The semester is coming to an end and I am thankful for that. It's been a challenging four months juggling home, work, and school responsibilities. I am blessed that in just a few more weeks, life will be back to normal (no work and school). Wait, can life really be normal at Christmas?

Wednesday, November 14, 2012

Layers

Last Friday, I went to a workshop that taught me how to use my interactive board. I learned that to make my own flip chart, I need to understand layering. I need to know what's on layer 1, what's on layer 2, and what's on layer 3. I need to know what layer an object is on so I know what it can do. As I was sitting there listening to the instructor, I thought to myself..."This sounds like my life right now!"

With the semester winding down, I'm busy working on final projects. Right now, this task is taking up much of my life. But, what layer is school on in my life?

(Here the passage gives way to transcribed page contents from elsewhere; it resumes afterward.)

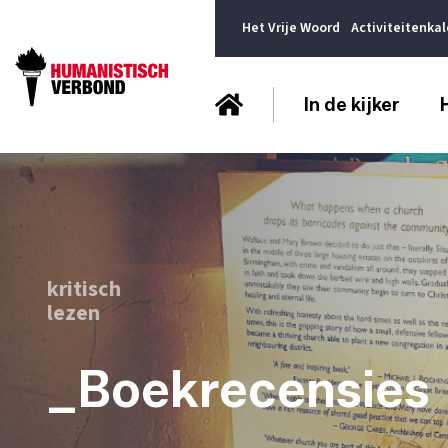
Het Vrije Woord
Activiteitenka
In de kijker
kritisch
lezen
_Boekrecensies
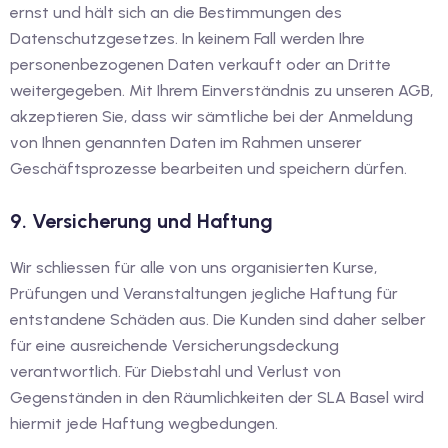
ernst und hält sich an die Bestimmungen des
Datenschutzgesetzes. In keinem Fall werden Ihre
personenbezogenen Daten verkauft oder an Dritte
weitergegeben. Mit Ihrem Einverständnis zu unseren AGB,
akzeptieren Sie, dass wir sämtliche bei der Anmeldung
von Ihnen genannten Daten im Rahmen unserer
Geschäftsprozesse bearbeiten und speichern dürfen.
9. Versicherung und Haftung
Wir schliessen für alle von uns organisierten Kurse,
Prüfungen und Veranstaltungen jegliche Haftung für
entstandene Schäden aus. Die Kunden sind daher selber
für eine ausreichende Versicherungsdeckung
verantwortlich. Für Diebstahl und Verlust von
Gegenständen in den Räumlichkeiten der SLA Basel wird
hiermit jede Haftung wegbedungen.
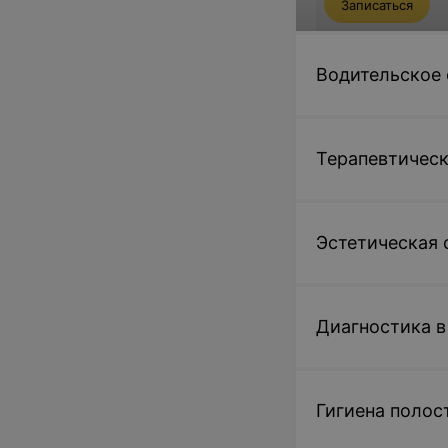
Записаться
Водительское
Предрейсовый 
Предрейсовый о
Терапевтическ
водителей
2,42 руб.
Эстетическая 
Записаться
Диагностика в
Функциональные
Холодовая проб
Гигиена полос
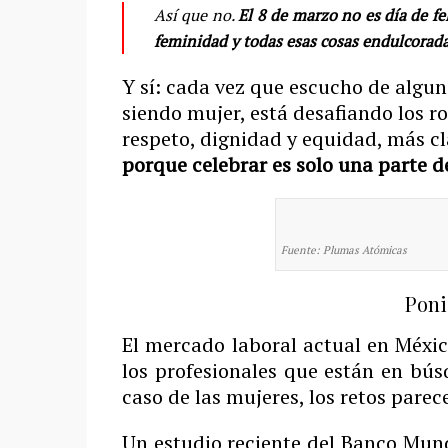
Así que no.
El 8 de marzo no es día de fel
feminidad y todas esas cosas endulcorad
Y sí: cada vez que escucho de algu
siendo mujer, está desafiando los ro
respeto, dignidad y equidad, más 
porque celebrar es solo una parte d
Fuente: Plumas Atómicas
Poni
El mercado laboral actual en Méxi
los profesionales que están en bús
caso de las mujeres, los retos parec
Un estudio reciente del Banco Mund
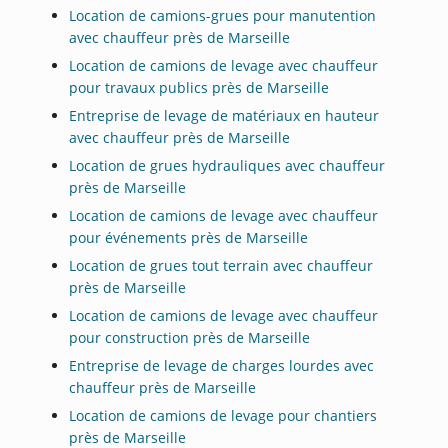
Location de camions-grues pour manutention
avec chauffeur près de Marseille
Location de camions de levage avec chauffeur
pour travaux publics près de Marseille
Entreprise de levage de matériaux en hauteur
avec chauffeur près de Marseille
Location de grues hydrauliques avec chauffeur
près de Marseille
Location de camions de levage avec chauffeur
pour événements près de Marseille
Location de grues tout terrain avec chauffeur
près de Marseille
Location de camions de levage avec chauffeur
pour construction près de Marseille
Entreprise de levage de charges lourdes avec
chauffeur près de Marseille
Location de camions de levage pour chantiers
près de Marseille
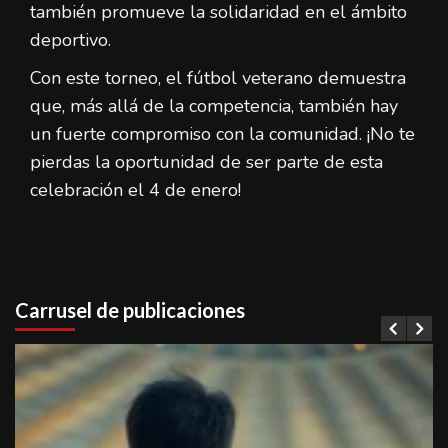
también promueve la solidaridad en el ámbito
deportivo.
Con este torneo, el fútbol veterano demuestra
que, más allá de la competencia, también hay
un fuerte compromiso con la comunidad. ¡No te
pierdas la oportunidad de ser parte de esta
celebración el 4 de enero!
Carrusel de publicaciones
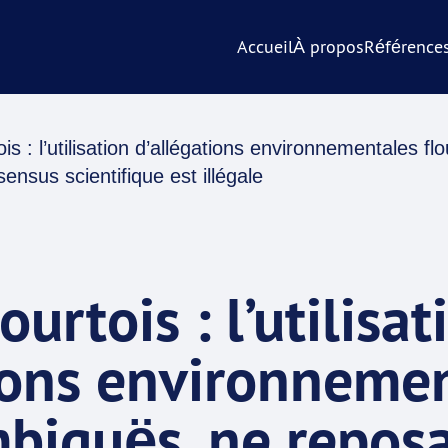
Accueil
À propos
Référence
is : l’utilisation d’allégations environnementales f
ensus scientifique est illégale
urtois : l’utilisat
ions environneme
mbiguës, ne repos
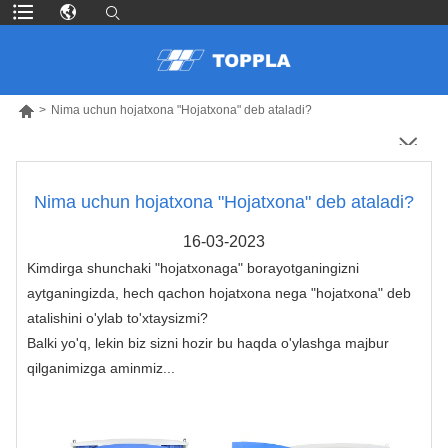

>
Nima uchun hojatxona "Hojatxona" deb ataladi?
Nima uchun hojatxona "Hojatxona" deb ataladi?
16-03-2023
Kimdirga shunchaki "hojatxonaga" borayotganingizni
aytganingizda, hech qachon hojatxona nega "hojatxona" deb
atalishini o'ylab to'xtaysizmi?
Balki yo'q, lekin biz sizni hozir bu haqda o'ylashga majbur
qilganimizga aminmiz...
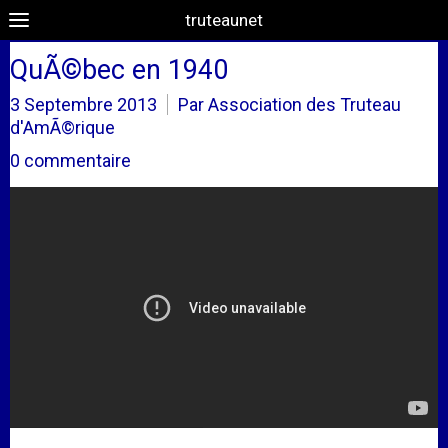
truteaunet
QuÃ©bec en 1940
3 Septembre 2013
Par Association des Truteau
d'AmÃ©rique
0 commentaire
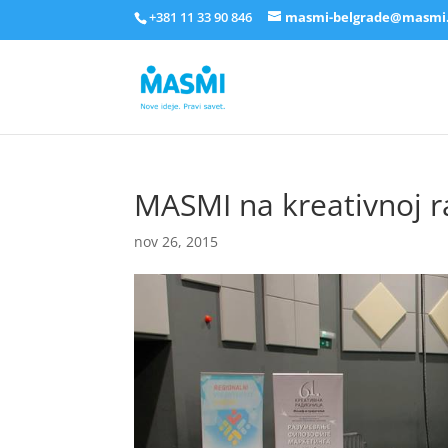
+381 11 33 90 846
masmi-belgrade@masmi
MASMI na kreativnoj rad
nov 26, 2015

Well, here's the break down...

On layer 1, you would find me.  I need to take care of myself so I can take care of everybody and everything in my life. I need to make sure I'm eating (yes, I tend to forget to eat when I'm busy). I need to exercise to keep my energy up and the stress down.

On layer 2 is my family. I need to take care of my family's needs. On a weekly bases, I cook dinner about three times a week (we eat left overs or get take out for the other days), I attend my son's soccer games about 2 to 3 times a week, I help him with homework at times, I wash/fold laundry weekly, and I tidy up the house when it bothers me.

On layer 3...well, on this layer it would have to be between my work and my school. This is the layer where I spend all my "free" time on. I look at it this way...when I'm not working, I'm working on my school assignments. If I'm not working on my school assignments, I'm at work. I now call work a distraction. A good distraction, that is. You see, my work helps me to forget about school assignments for awhile. I love that I get to work with elementary children, and I get to see the innocence in their eyes. They are wonderful reminders of what is important in life.

Even though the layers of my life are off, I know it's only temporary. I'll be back to normal in a month. The layers on my flip charts, on the other hand, are perfect. They're doing what they are supposed to be doing right now.

With that, I must say that I, too, believe that even though my layers in my life are off right now, I am doing exactly what I am supposed to be doing right now.


Saturday, November 3, 2012

Healthy Living

Anyone who knows me well, knows that health and fitness is one of my top priorities in life. I have experienced health and vitality as a result of living a healthy lifestyle. On the flip side, I have found that when I do not exercise or eat well, my life is just not the same. I wake up tired, because I tossed and turned the night before. Then I feel yucky all day. This doesn't happen for too many days for I know what I have to do to. I told my doctor the other day that I am finding that exercising for me has become an essential part of of life, not only for keeping me fit, but more importantly, to keep me sane.

That's why when I was tasked to design a MOOC (Massive Open Online Class), I chose to concentrate on Healthy Living. I see all around me how unhealthy living affects our society. It's unfortunate, but it is affecting our youth. I feel if we teach them to live healthy lives when they are young, they will grow up to be healthy adults. This would be a cycle that would be worth repeating through the generations.